(Collected data)
# # # #

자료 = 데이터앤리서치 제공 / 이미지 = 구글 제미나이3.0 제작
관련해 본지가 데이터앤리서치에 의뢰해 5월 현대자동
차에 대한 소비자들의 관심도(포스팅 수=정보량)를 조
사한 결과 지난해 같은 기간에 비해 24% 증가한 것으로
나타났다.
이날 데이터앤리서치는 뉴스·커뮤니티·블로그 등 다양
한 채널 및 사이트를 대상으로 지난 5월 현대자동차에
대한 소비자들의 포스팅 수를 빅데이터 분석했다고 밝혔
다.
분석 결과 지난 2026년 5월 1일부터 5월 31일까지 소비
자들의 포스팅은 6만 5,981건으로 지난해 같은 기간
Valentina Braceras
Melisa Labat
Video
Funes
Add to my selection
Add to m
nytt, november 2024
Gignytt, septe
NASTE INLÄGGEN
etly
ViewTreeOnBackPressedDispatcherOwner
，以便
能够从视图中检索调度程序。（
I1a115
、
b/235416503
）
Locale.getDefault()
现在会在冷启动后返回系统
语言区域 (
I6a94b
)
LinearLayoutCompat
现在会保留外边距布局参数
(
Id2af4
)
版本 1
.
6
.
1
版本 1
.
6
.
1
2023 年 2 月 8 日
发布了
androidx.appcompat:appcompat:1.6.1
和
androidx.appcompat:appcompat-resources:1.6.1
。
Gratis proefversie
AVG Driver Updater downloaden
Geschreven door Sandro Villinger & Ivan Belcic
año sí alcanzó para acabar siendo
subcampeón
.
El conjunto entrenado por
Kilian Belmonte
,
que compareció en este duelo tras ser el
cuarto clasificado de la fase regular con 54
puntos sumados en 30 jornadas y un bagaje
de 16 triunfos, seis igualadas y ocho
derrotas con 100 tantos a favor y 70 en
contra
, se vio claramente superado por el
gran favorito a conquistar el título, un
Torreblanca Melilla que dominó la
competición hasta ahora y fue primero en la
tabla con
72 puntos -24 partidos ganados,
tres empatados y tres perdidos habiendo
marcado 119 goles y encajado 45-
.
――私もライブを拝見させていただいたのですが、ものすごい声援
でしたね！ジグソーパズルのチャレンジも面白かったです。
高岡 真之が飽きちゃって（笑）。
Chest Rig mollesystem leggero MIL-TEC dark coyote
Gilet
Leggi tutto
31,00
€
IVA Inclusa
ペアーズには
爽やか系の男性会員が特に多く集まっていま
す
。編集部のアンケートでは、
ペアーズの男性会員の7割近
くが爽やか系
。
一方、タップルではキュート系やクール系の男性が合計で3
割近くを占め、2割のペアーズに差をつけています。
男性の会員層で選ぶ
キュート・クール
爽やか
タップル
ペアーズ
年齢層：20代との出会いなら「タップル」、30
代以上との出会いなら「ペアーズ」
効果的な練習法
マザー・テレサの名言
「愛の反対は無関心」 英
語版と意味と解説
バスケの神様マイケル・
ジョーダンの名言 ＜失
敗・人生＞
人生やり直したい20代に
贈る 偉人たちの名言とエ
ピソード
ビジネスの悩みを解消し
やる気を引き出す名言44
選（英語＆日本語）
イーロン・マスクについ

# # # #

WORK ORDER>
Retype the entries in full. Keep every line identical.

FINAL ANSWER>
자료 = 데이터앤리서치 제공 / 이미지 = 구글 제미나이3.0 제작
관련해 본지가 데이터앤리서치에 의뢰해 5월 현대자동
차에 대한 소비자들의 관심도(포스팅 수=정보량)를 조
사한 결과 지난해 같은 기간에 비해 24% 증가한 것으로
나타났다.
이날 데이터앤리서치는 뉴스·커뮤니티·블로그 등 다양
한 채널 및 사이트를 대상으로 지난 5월 현대자동차에
대한 소비자들의 포스팅 수를 빅데이터 분석했다고 밝혔
다.
분석 결과 지난 2026년 5월 1일부터 5월 31일까지 소비
자들의 포스팅은 6만 5,981건으로 지난해 같은 기간
Valentina Braceras
Melisa Labat
Video
Funes
Add to my selection
Add to m
nytt, november 2024
Gignytt, septe
NASTE INLÄGGEN
etly
ViewTreeOnBackPressedDispatcherOwner
，以便
能够从视图中检索调度程序。（
I1a115
、
b/235416503
）
Locale.getDefault()
现在会在冷启动后返回系统
语言区域 (
I6a94b
)
LinearLayoutCompat
现在会保留外边距布局参数
(
Id2af4
)
版本 1
.
6
.
1
版本 1
.
6
.
1
2023 年 2 月 8 日
发布了
androidx.appcompat:appcompat:1.6.1
和
androidx.appcompat:appcompat-resources:1.6.1
。
Gratis proefversie
AVG Driver Updater downloaden
Geschreven door Sandro Villinger & Ivan Belcic
año sí alcanzó para acabar siendo
subcampeón
.
El conjunto entrenado por
Kilian Belmonte
,
que compareció en este duelo tras ser el
cuarto clasificado de la fase regular con 54
puntos sumados en 30 jornadas y un bagaje
de 16 triunfos, seis igualadas y ocho
derrotas con 100 tantos a favor y 70 en
contra
, se vio claramente superado por el
gran favorito a conquistar el título, un
Torreblanca Melilla que dominó la
competición hasta ahora y fue primero en la
tabla con
72 puntos -24 partidos ganados,
tres empatados y tres perdidos habiendo
marcado 119 goles y encajado 45-
.
――私もライブを拝見させていただいたのですが、ものすごい声援
でしたね！ジグソーパズルのチャレンジも面白かったです。
高岡 真之が飽きちゃって（笑）。
Chest Rig mollesystem leggero MIL-TEC dark coyote
Gilet
Leggi tutto
31,00
€
IVA Inclusa
ペアーズには
爽やか系の男性会員が特に多く集まっていま
す
。編集部のアンケートでは、
ペアーズの男性会員の7割近
くが爽やか系
。
一方、タップルではキュート系やクール系の男性が合計で3
割近くを占め、2割のペアーズに差をつけています。
男性の会員層で選ぶ
キュート・クール
爽やか
タップル
ペアーズ
年齢層：20代との出会いなら「タップル」、30
代以上との出会いなら「ペアーズ」
効果的な練習法
マザー・テレサの名言
「愛の反対は無関心」 英
語版と意味と解説
バスケの神様マイケル・
ジョーダンの名言 ＜失
敗・人生＞
人生やり直したい20代に
贈る 偉人たちの名言とエ
ピソード
ビジネスの悩みを解消し
やる気を引き出す名言44
選（英語＆日本語）
イーロン・マスクについ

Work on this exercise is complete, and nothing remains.